The Fund seeks long-term capital appreciation, through equity investments in
companies entering into a cycle of accelerating earnings momentum.
The following is a summary of the Fund's significant accounting policies:
Securities valuation -- The Fund's portfolio securities are valued as of the
close of the regular session of trading on the New York Stock Exchange
(currently 4:00 p.m., Eastern time). Securities which are traded on stock
exchanges or are quoted by NASDAQ are valued at the last reported sale price or,
if not traded on a particular day, at the closing bid price. Securities traded
in the over-the-counter market, and which are not quoted by NASDAQ, are valued
at the last sale price, if available, otherwise, at the last quoted bid price.
Securities for which market quotations are not readily available are valued at
fair value as determined in good faith in accordance with consistently applied
procedures established by and under the general supervision of the Board of
Trustees.
Share valuation -- The net asset value per share of the Fund is calculated daily
by dividing the total value of the Fund's assets, less liabilities, by the
number of shares outstanding, rounded to the nearest cent. The offering and
redemption price per share of the Fund is equal to the net asset value per
share.
Investment income -- Dividend income is recorded on the ex-dividend date.
Interest income is accrued as earned.
Distributions to shareholders-- Dividends arising from net investment income, if
any, are declared and paid annually to shareholders of the Fund. Net realized
short-term capital gains, if any, may be distributed throughout the year and net
realized long-term capital gains, if any, are distributed at least once each
year. Income dividends and capital gain distributions are determined in
accordance with income tax regulations, which may differ from generally accepted
accounting principles.
Security transactions -- Security transactions are accounted for on trade date.
Securities sold are valued on a specific identification basis.
Organization costs -- Costs incurred by the Fund in connection with its
organization and registration of shares, net of certain expenses, have been
capitalized and are being amortized on a straight-line basis over a five year
period beginning with the commencement of operations.

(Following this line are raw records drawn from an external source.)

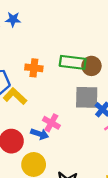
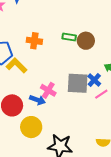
green rectangle: (73, 62) -> (69, 37), size x0.6
gray square: (87, 97) -> (78, 83), moved

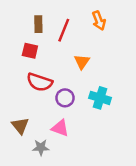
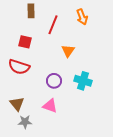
brown rectangle: (38, 24) -> (31, 11), moved
red semicircle: (40, 82) -> (19, 67), moved
gray star: (41, 147) -> (25, 122), moved

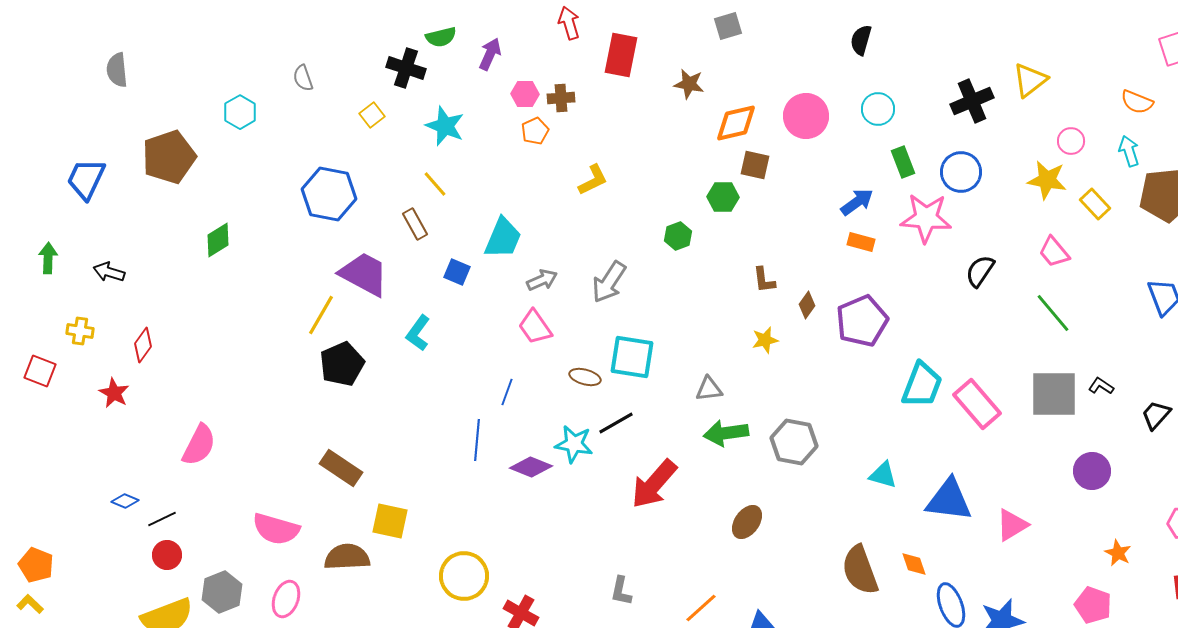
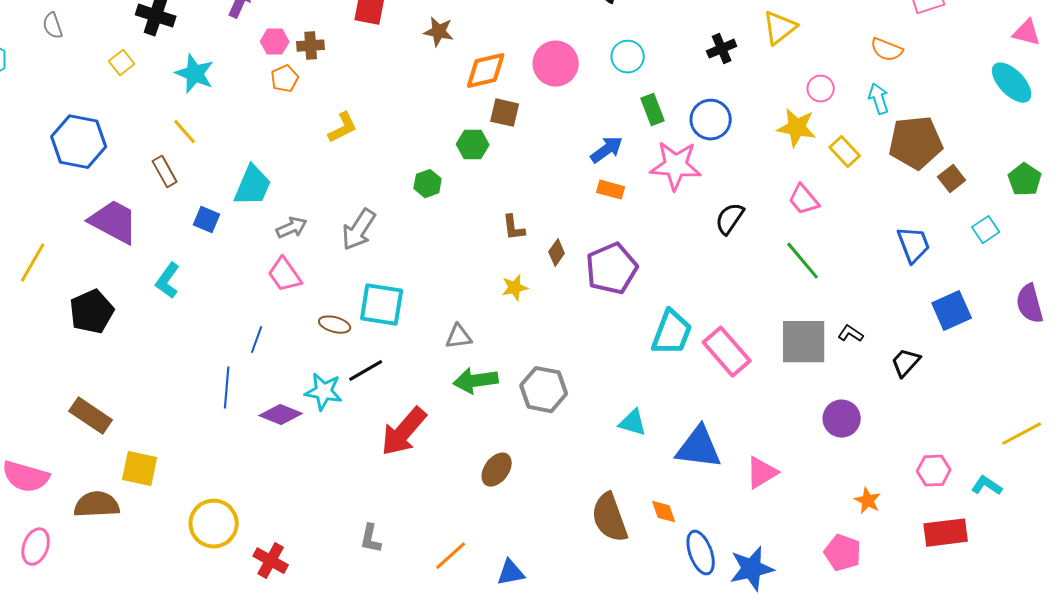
black cross: (972, 101) -> (722, 49), size x0.7
yellow line: (321, 315) -> (33, 263), moved

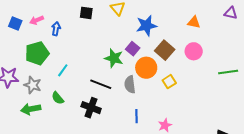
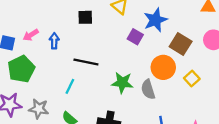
purple square: (133, 49) -> (135, 37), moved
green pentagon: (37, 53) -> (21, 69), moved
green star: (114, 58) -> (122, 83), moved
black line: (101, 84) -> (86, 62), moved

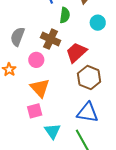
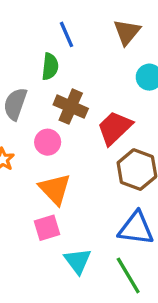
green semicircle: (65, 15) -> (50, 67), moved

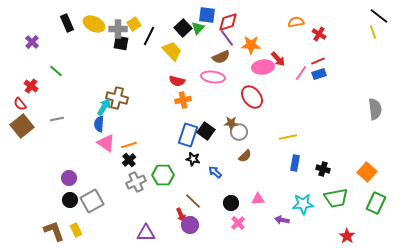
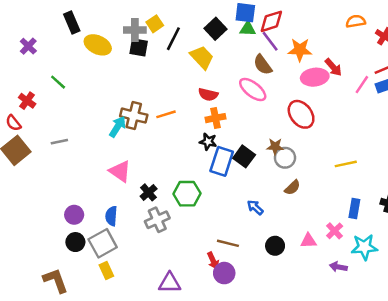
yellow ellipse: (94, 24) -> (98, 45), moved
green triangle: (198, 28) -> (248, 29), moved, turned 48
brown semicircle: (221, 57) -> (263, 65), turned 78
pink ellipse: (213, 77) -> (253, 90), turned 30
blue semicircle: (99, 124) -> (111, 216), moved
orange line: (129, 145) -> (166, 114), moved
black star: (193, 159) -> (208, 142), moved
blue rectangle: (295, 163) -> (354, 209), moved
green hexagon: (163, 175) -> (187, 194), moved
brown line: (193, 201) -> (228, 243), turned -30
pink cross: (238, 223) -> (335, 231), moved
yellow rectangle: (76, 230) -> (106, 271), moved

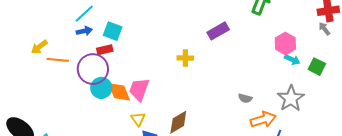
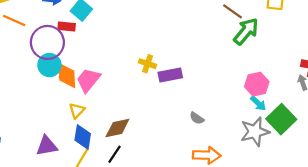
purple rectangle: (218, 31) -> (170, 75), moved
green square: (317, 67) -> (281, 119), size x1.5
gray semicircle: (245, 98) -> (197, 118), moved
gray star: (291, 98) -> (255, 132), moved

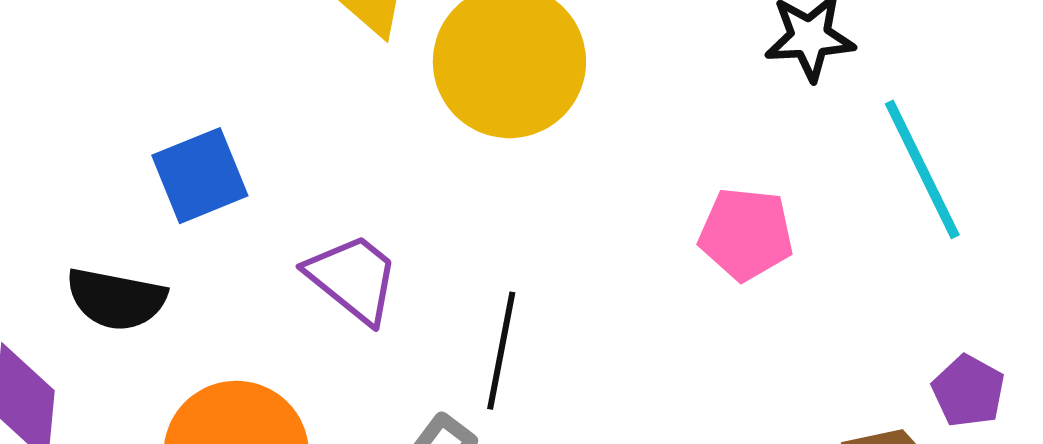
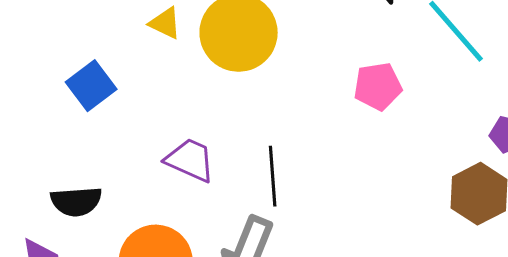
blue square: (200, 176) -> (91, 86), moved

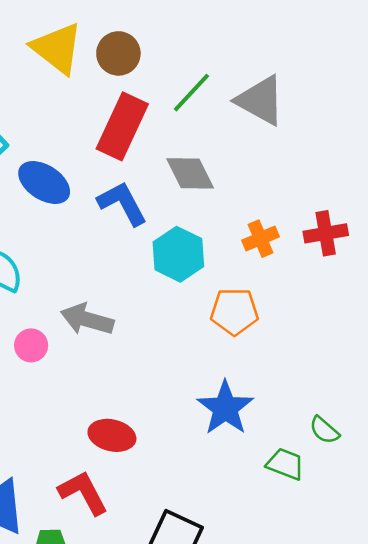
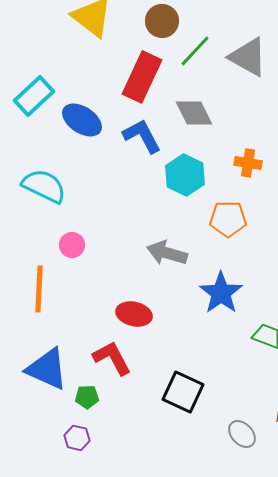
brown circle: (118, 53) -> (162, 21), moved
orange cross: (261, 239) -> (248, 163), turned 32
gray arrow: (87, 319) -> (167, 253), moved

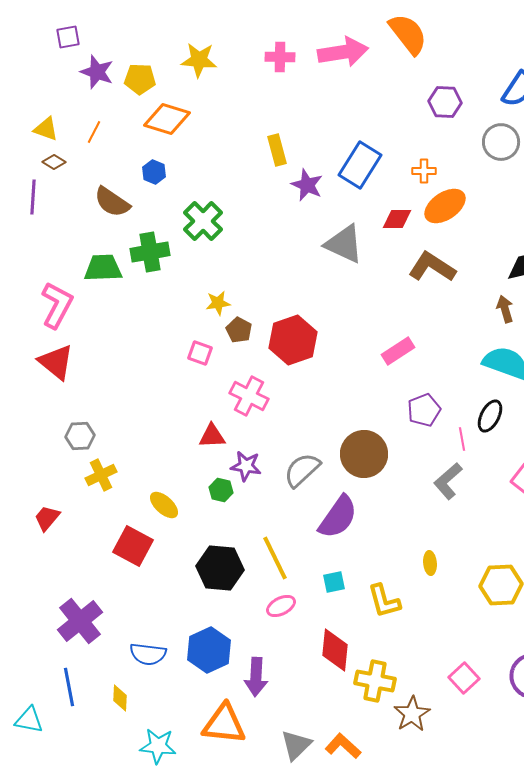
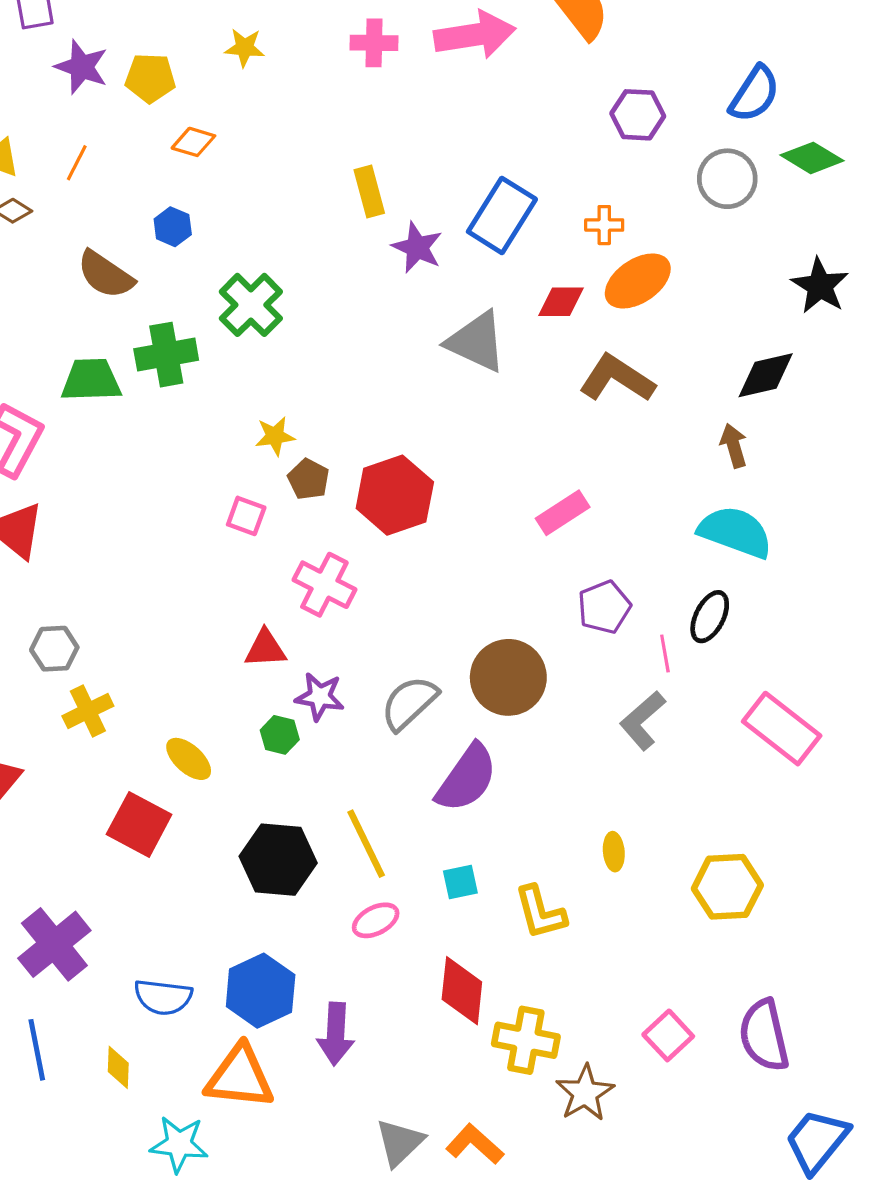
yellow star: (199, 60) -> (245, 48), size x0.7
orange diamond: (167, 119) -> (193, 142), size x0.6
orange triangle: (224, 724) -> (240, 1077), moved

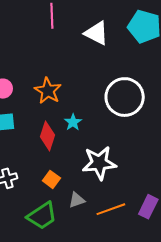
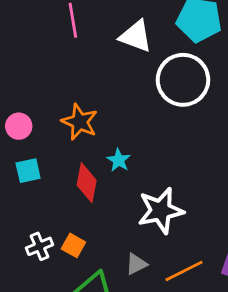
white circle: (125, 97) -> (183, 80), moved
orange square: (51, 179) -> (73, 245), moved

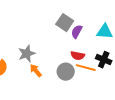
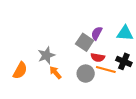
gray square: (65, 23) -> (85, 42), moved

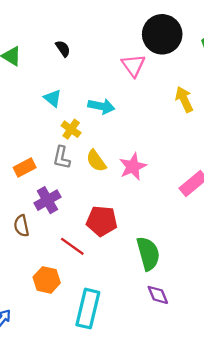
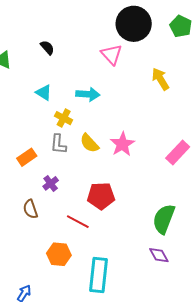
purple cross: (47, 200) -> (51, 183), size x0.7
green semicircle: (148, 253) -> (164, 219), moved, turned -136

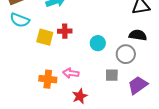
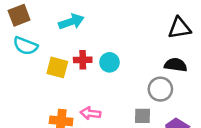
cyan circle: (98, 43) -> (109, 62), moved

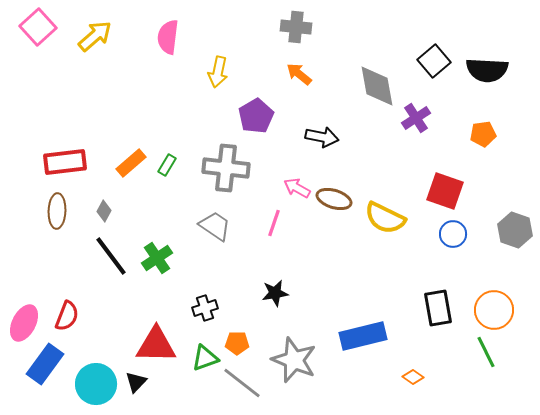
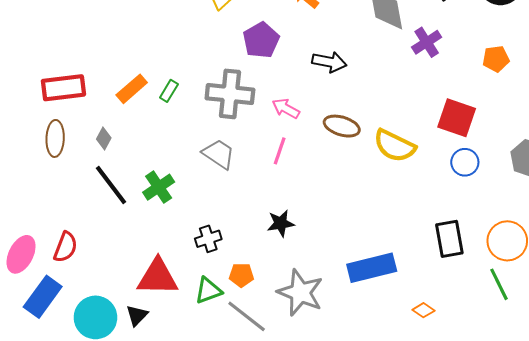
pink arrow: (297, 188) -> (286, 108), moved

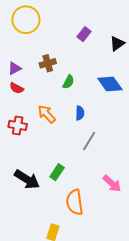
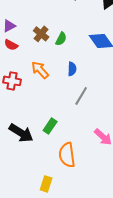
brown cross: (48, 63) -> (41, 34), moved, turned -35

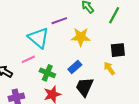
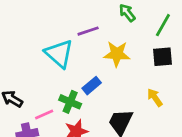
black square: (118, 50) -> (162, 57), moved
pink line: (28, 59) -> (44, 114), moved
blue rectangle: (75, 67) -> (92, 86), moved

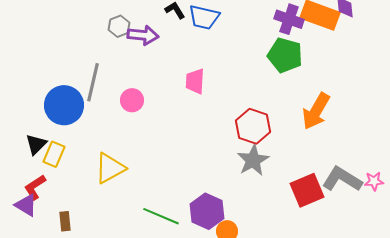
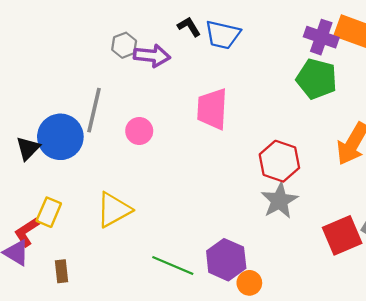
pink trapezoid: (195, 81) -> (212, 109), size x1.4
black triangle: (36, 144) -> (28, 148), moved
yellow rectangle: (54, 154) -> (49, 212), moved

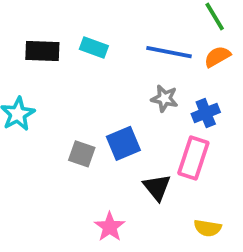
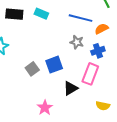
orange semicircle: (217, 57) -> (102, 29), moved
gray square: (82, 154) -> (32, 69), turned 32
black triangle: (157, 187) -> (71, 88), turned 35
yellow semicircle: (208, 228) -> (103, 106), moved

Estimates -- The preparation of financial statements in conformity with
generally accepted accounting principles requires management to make estimates
and assumptions that affect the reported amounts of assets and liabilities at
the date of the financial statements and the reported amounts of income and
expenses during the reporting period. Actual results could differ from those
estimates.
9
<PAGE>
NOTES TO FINANCIAL STATEMENTS (CONTINUED)
================================================================================
Federal income tax-- It is the Fund's policy to comply with the special
provisions of the Internal Revenue Code (the Code) available to regulated
investment companies. As provided therein, in any fiscal year in which the Fund
so qualifies and distributes at least 90% of its taxable net income, the Fund
(but not the shareholders) will be relieved of federal income tax on the income
distributed. Accordingly, no provision for income taxes has been made.
In order to avoid imposition of the excise tax applicable to regulated
investment companies, it is also the Fund's intention to declare as dividends in
each calendar year at least 98% of its net investment income (earned during the
calendar year) and 98% of its net realized capital gains (earned during the
twelve months ended October 31) plus undistributed amounts from prior years.
There were no dividends required to be declared by the Fund during 1998.
As of November 30, 1998, net unrealized appreciation on investments was $834,325
for federal income tax purposes, of which $1,165,919 related to appreciated
securities and $331,594 related to depreciated securities based on a federal
income tax cost basis of $9,039,650. The difference between the federal income
tax cost of portfolio investments and the financial statement cost is due to
certain timing differences in the recognition of capital losses under income tax
regulations and generally accepted accounting principles.
2. INVESTMENT TRANSACTIONS
During the period ended November 30, 1998, cost of purchases and proceeds from
sales of portfolio securities, other than short-term investments, amounted to
$15,123,843 and $5,593,491, respectively.
3. TRANSACTIONS WITH AFFILIATES
The President of the Trust is also Executive Vice President of the Adviser and
of Atalanta/Sosnoff Management Corporation (the Distributor), the principal
underwriter for the Fund and exclusive agent for the distribution of Fund
shares. The Vice President of the Trust is also Vice President of the Adviser.
Certain other officers of the Trust are also officers of Countrywide Fund
Services, Inc. (CFS), the administrative services agent, shareholder servicing
and transfer agent and accounting services agent for the Trust.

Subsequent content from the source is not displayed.